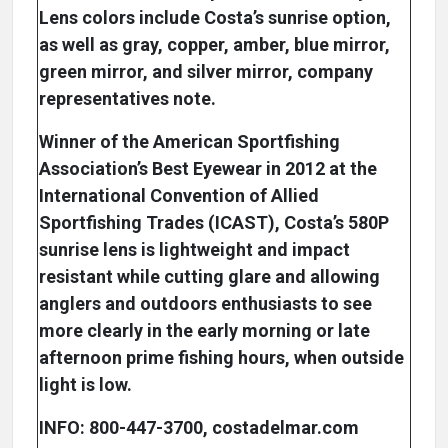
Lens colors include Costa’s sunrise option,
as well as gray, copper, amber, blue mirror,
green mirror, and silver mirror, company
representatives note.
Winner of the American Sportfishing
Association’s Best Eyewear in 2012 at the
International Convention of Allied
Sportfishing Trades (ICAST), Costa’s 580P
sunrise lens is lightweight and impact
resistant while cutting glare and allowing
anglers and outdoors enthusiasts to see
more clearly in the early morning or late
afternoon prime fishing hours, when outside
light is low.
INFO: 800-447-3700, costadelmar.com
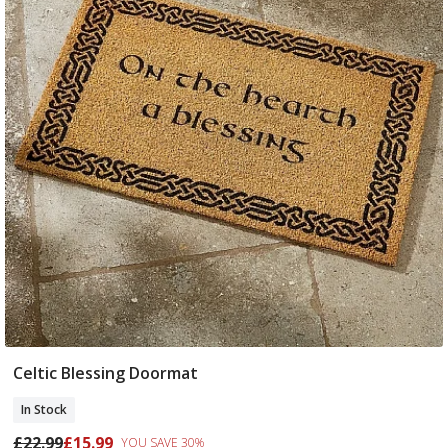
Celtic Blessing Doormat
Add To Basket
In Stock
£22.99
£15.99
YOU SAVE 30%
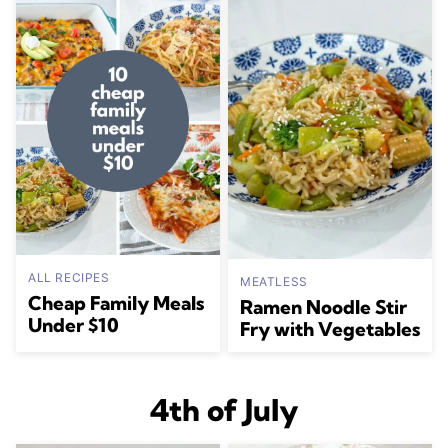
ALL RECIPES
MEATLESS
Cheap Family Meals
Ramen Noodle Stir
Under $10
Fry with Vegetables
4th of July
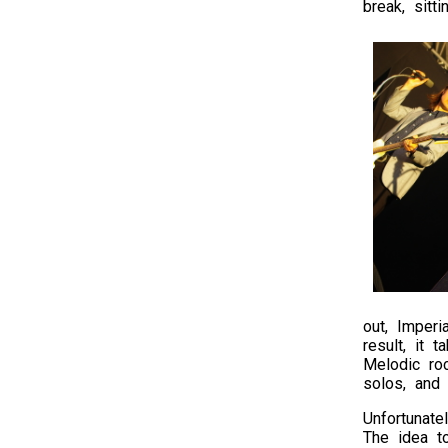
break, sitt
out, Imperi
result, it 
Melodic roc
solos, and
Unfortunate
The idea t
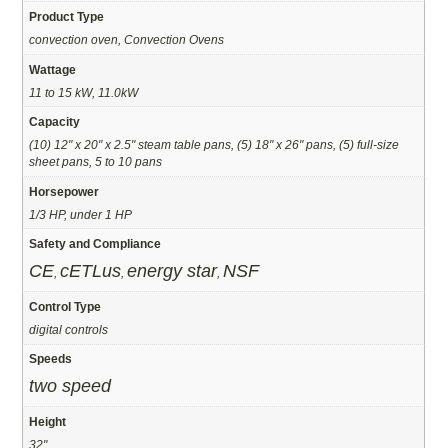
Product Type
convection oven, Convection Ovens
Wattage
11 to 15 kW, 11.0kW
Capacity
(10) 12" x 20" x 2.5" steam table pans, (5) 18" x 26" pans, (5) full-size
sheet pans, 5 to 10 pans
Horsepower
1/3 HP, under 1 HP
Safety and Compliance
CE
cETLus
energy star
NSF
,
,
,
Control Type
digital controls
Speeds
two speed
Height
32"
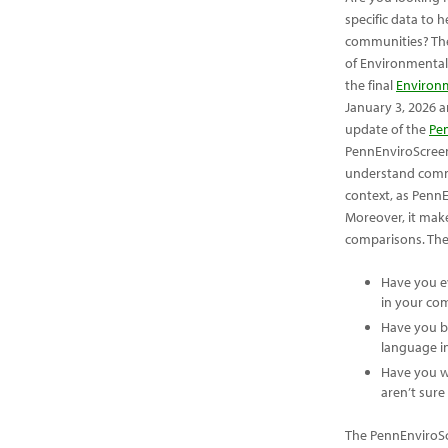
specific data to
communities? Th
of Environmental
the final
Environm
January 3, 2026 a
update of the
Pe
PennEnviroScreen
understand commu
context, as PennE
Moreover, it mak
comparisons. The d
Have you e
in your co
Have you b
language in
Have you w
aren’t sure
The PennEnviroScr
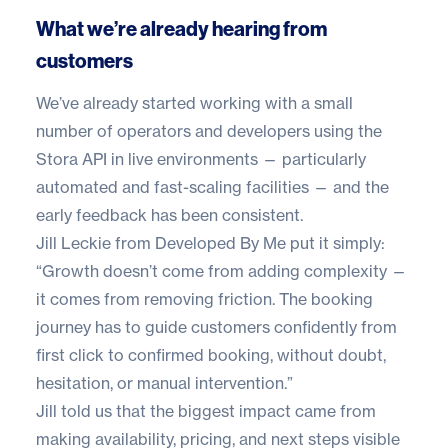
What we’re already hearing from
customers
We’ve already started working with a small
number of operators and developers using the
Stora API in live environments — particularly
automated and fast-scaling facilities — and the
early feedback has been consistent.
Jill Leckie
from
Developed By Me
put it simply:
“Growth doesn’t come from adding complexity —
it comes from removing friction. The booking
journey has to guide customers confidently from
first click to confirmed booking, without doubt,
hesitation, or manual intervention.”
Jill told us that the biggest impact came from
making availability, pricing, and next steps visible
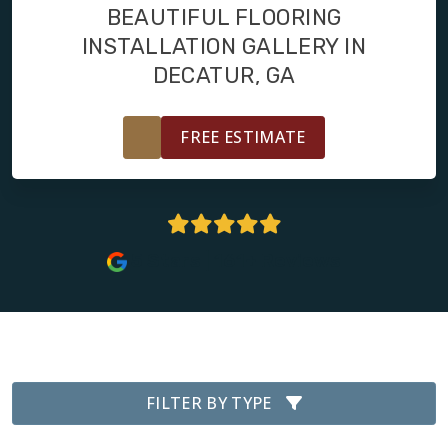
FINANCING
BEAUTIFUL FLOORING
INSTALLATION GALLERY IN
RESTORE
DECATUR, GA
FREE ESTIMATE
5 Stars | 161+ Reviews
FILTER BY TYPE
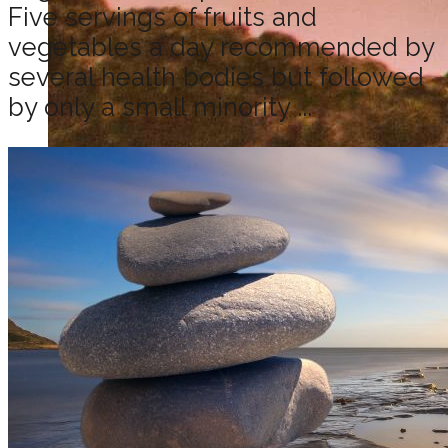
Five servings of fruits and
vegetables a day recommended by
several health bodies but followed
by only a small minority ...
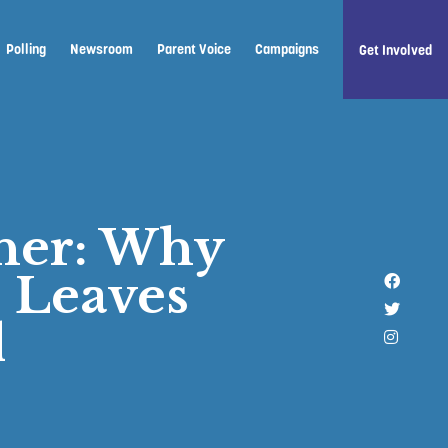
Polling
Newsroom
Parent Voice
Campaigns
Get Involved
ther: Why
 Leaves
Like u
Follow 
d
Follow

——

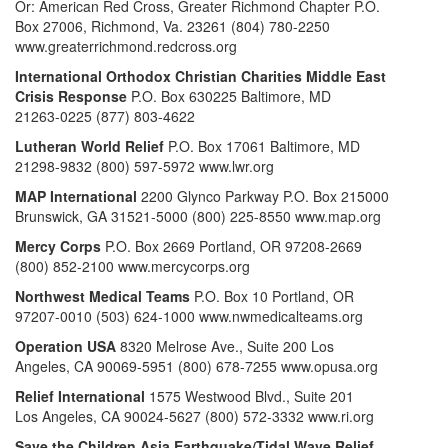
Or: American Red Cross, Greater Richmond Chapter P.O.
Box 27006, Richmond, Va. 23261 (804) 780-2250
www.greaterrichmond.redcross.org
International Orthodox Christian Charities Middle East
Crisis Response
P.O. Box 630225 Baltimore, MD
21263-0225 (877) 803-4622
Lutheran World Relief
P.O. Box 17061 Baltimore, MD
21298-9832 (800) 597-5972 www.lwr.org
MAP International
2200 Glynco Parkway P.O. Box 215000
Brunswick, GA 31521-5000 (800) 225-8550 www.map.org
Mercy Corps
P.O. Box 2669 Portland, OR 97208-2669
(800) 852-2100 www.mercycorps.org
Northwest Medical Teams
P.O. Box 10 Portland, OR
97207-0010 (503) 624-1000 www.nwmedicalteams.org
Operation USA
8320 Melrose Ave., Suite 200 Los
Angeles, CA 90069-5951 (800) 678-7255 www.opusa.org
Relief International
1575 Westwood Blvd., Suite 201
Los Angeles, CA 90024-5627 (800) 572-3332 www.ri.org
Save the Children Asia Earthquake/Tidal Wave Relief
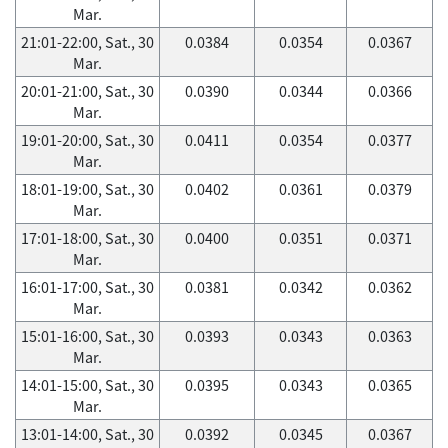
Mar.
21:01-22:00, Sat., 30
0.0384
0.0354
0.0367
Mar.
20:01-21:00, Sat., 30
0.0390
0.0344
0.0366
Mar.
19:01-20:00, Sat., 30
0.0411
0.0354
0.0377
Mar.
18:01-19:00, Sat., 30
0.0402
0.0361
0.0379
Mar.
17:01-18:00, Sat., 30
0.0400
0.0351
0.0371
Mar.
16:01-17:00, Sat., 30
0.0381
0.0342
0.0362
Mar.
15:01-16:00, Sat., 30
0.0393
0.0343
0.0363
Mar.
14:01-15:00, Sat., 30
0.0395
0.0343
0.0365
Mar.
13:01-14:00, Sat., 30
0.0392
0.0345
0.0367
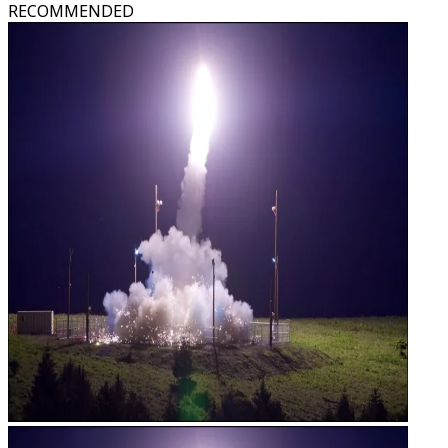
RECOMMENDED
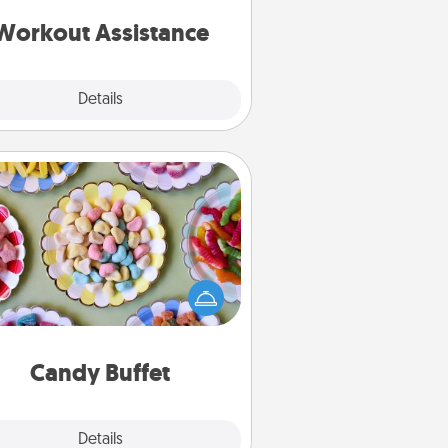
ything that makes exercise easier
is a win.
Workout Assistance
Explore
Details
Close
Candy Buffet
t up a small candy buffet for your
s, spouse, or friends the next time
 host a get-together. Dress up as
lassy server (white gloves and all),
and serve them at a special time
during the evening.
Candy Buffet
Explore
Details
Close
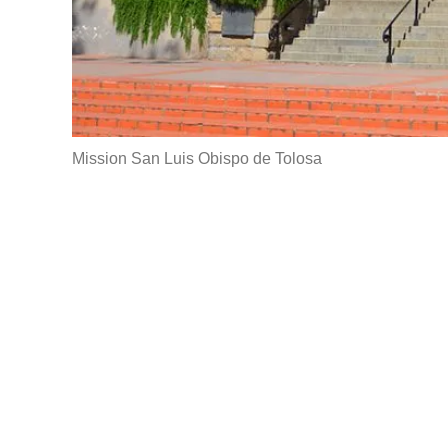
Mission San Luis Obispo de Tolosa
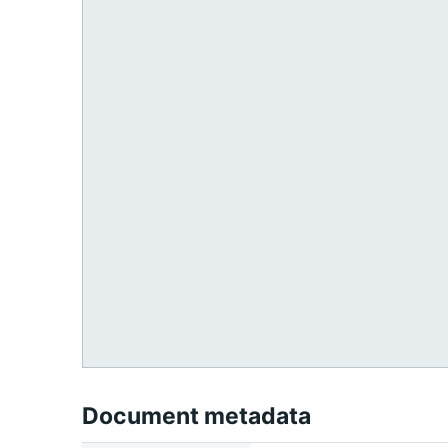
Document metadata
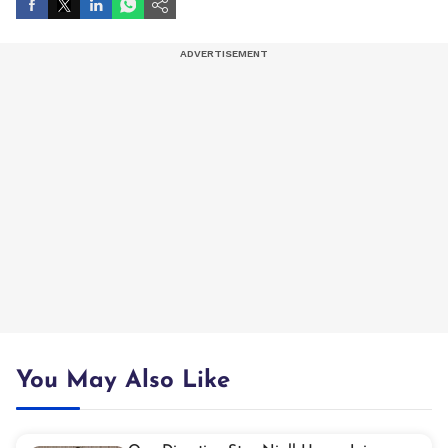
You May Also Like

——

• _Exercise_
Every line above that includes the string "Suite" needs to be copied.

• _Written answer_
8320 Melrose Ave., Suite 200 Los
1575 Westwood Blvd., Suite 201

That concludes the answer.